HAMMERS ON BONE by Cassandra Khaw is a rare gem in what I’ve always felt should have been a larger genre: the Cthulhu Mythos detective novel. I’ve played a few video games with the premise like Dark Corners of the Earth, The Sinking City, and Call of Cthulhu (2018) but I feel like it’s something that should have been as popular a genre in paperback fiction as the Dungeons and Dragons novel was in the Nineties. I feel like Chaosium and other parties could have made some serious bank on this and I’ve always wondered at that missed opportunity.
Personally, my theory is that in addition to the nebulous status of Cthulhu copyright ownership, I also felt like there were people who felt that Pulpy fun “Tommy Guns and Two Fisted Action” Cthulhu playstyle was something that people in charge disdained. This despite the fact that I think it’s the absolute best way to play Call of Cthulhu and why I will always choose Pulp Cthulhu over its regular counterpart. I know my friend Seth Skorkowsky prefers to run the games that way and if you don’t mind a digression, I suggest if you haven’t checked out his YouTube channel then you should. I also recommend David Hambling’s Harry Stubbs series for another Cthulhu detective adjacent series.
Hammers on Bone is a detective novel set in the Cthulhu Mythos with protagonist John Persons. John acts like a detective from the 1940s in the Modern Era and very few people comment on it. He’s also got a touch of the Mythos as well, possessing the ability to see things that other people do not see and interact with the supernal world. However, despite this, he doesn’t want to do these sorts of cases as a general rule and is annoyed when a young boy asks him to kill his stepfather. Doubly annoyed when the boy make san excellent case for why it should be done.
Cassandra Khaw did a short interview where she said the book was primarily an allegory for domestic abuse (link: http://www.thebooksmugglers.com/2016/11/hammers-bone-cassandra-khaw-inspirations-influences.html ) and I can certainly see that. John Persons wants to help the family out of their situation but finds himself stymied at every opportunity. There’s a certain argument that John is also suffering from “The Hamlet Question” where if he’d just straight up murder McKinsey then things might end better than they do. However, murder isn’t something that is easy to do for our protagonist and I appreciate it is treated with suitable gravity.
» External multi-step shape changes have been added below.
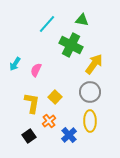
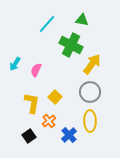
yellow arrow: moved 2 px left
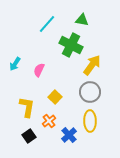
yellow arrow: moved 1 px down
pink semicircle: moved 3 px right
yellow L-shape: moved 5 px left, 4 px down
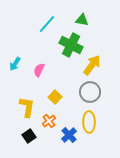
yellow ellipse: moved 1 px left, 1 px down
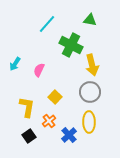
green triangle: moved 8 px right
yellow arrow: rotated 130 degrees clockwise
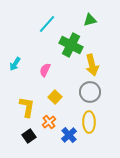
green triangle: rotated 24 degrees counterclockwise
pink semicircle: moved 6 px right
orange cross: moved 1 px down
Cassandra Khaw has a great mastery of the weird and disturbing. Her interpretation of the Cthulhu Mythos is that reality is a a thin wallpaper over something nauseating and terrifying. Many of the encounters John has with the creatures around him are viscerally disturbing and work to underscore the all-too-human evils being conducted around him. Unlike Lovecraft, she does have an interest in the petty awfulness of mankind and the juxtaposition works very well.
John Pearson is a likable enough protagonist that manages to explain away a lot of his unusual insights into the occult and sixth sense without overpowering him. He’s also someone who is neither superhuman nor particularly effective against the human evils around him, let alone the human. You feel his sense of frustration and desire to do the right thing but no real sense of how to even figure out what that would look like.
Hammers on Bone is a short novel, really a novella, and yet is worth the full price. Not every novel is measured in the quantity of its pages after all. I think if you like horror novels, detective fiction, and the Cthulhu Mythos then you’ll definitely enjoy this book. The ending is a gut punch but feels appropriate to everything that happened before in the novella. I’m definitely going to check out the sequel as well.